Nací y crecí en un pequeño pueblo de nuestro país, de sencillos campesinos amantes de la naturaleza, la agricultura y los animales.
Mi padre, agricultor; mi madre, ama de casa, y una gran familia de ocho hermanos: seis mujeres y dos varones que llenaron de vida, alegría y experiencias mi vida infantil de los 0 a los 12 años.
Mi casa, sencilla, de madera, con cocina de leña y moledero, estaba ubicada en un terreno grande sembrado de todo lo posible: plátanos, guineos, bananos, aguacates, limones dulces, anonas, limones agrios, chayotes, apio, culantro, cubaces, naranjas, duraznos...
Como buen campesino, mi padre también tenía un pequeño establo donde vivían unas 10 vacas con sus terneros. De modo que, en nuestro hogar, a diario había leche, mantequilla, queso y natilla.
Por supuesto, también teníamos gallinas, que andaban libres y eran comedoras de gusanitos y otras delicias que el entorno les suministraba, lo que hacía que sus huevos fueran hermosos y con una increíble yema amarilla.
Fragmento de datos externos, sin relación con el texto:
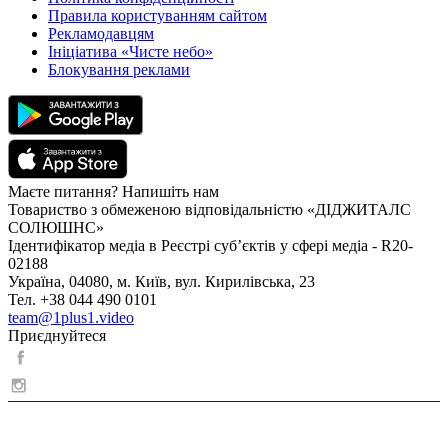
Правила користуванням сайтом
Рекламодавцям
Ініціатива «Чисте небо»
Блокування реклами
Маєте питання? Напишіть нам
Товариство з обмеженою відповідальністю «ДІДЖИТАЛС
СОЛЮШНС»
Ідентифікатор медіа в Реєстрі суб’єктів у сфері медіа - R20-
02188
Україна, 04080, м. Київ, вул. Кирилівська, 23
Тел. +38 044 490 0101
team@1plus1.video
Приєднуйтеся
Para completar esta maravilla de entorno, la finca tenía al fondo un río caudaloso, lleno de piedras gigantescas, donde íbamos casi todos los días. Los fines de semana, nuestra madre, cocinera por excelencia al estilo campechano, preparaba su delicioso arroz con pollo, huevos duros, tortillas, plátano maduro y, en sus propias ollas, lo llevamos todo al río. Allí, sentados a la orilla, almorzábamos, pero antes nos bañábamos.
Tengo solo hermosos recuerdos de esta época de mi vida y, por la misma razón, un amor incondicional por el pueblo que me vio nacer y crecer libre como el viento y como las nubes.
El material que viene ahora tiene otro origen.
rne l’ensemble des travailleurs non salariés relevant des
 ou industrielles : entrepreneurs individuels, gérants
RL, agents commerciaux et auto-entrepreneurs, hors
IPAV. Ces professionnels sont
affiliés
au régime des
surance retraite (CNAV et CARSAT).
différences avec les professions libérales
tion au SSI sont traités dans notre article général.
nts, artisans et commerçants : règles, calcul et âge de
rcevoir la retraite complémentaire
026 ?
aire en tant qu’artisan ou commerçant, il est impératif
Los niños éramos también libres y salvajes. Nada de suéteres o chaquetas que nos protegieran del frío, casi permanente; nuestras mejillas, siempre rosadas, denotaban salud, alegría de vivir y, sobre todo, libertad.
Ni qué decir de la forma tan distinta de pasar las horas, especialmente en las noches. Sin celulares ni televisión, una vez terminada la cena, normalmente a las 6 de la tarde, nos sentábamos con un vaso de aguadulce o chocolate en un pequeño corredor con asientos de madera, a contar y escuchar leyendas de miedo: la Llorona, la Segua, el Cadejos, el padre sin cabeza, historias en las cuales mi madre era especialista. Les imprimía una mímica única, tanto que los chicos temíamos irnos a acostar, pero como nadie tenía un cuarto exclusivo, si no que se convivía en dormitorios grandes con varias camas, nos acompañábamos a la hora de dormir.
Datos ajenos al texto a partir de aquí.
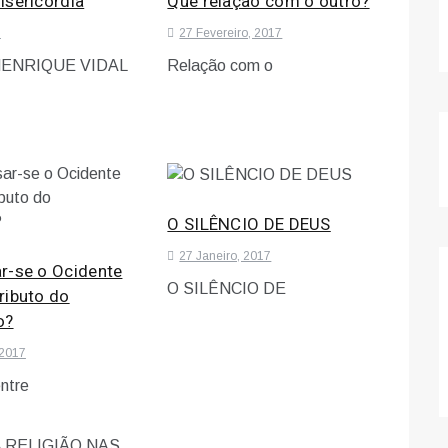
isericórdia
Que relação com o outro?
7
27 Fevereiro, 2017
ENRIQUE VIDAL
Relação com o
O SILÊNCIO DE DEUS
27 Janeiro, 2017
r-se o Ocidente
O SILÊNCIO DE
ributo do
o?
 2017
ntre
No era común que los niños usaran anteojos. La vista no se gastaba frente a un televisor o a pantallas de tablets o celulares. Lo único que miraban nuestros ojos era el verde de la montaña, el color de las flores y el inmenso cielo que nos cobijaba.
Cuando, años después, la vida y sus circunstancias me llevaron a vivir en la ciudad, con su bullicio, su trajinar, su ruido y su poco espacio verde, la imagen de aquel pueblo vuelve a cada instante a mi memoria y lucho por atesorar su recuerdo.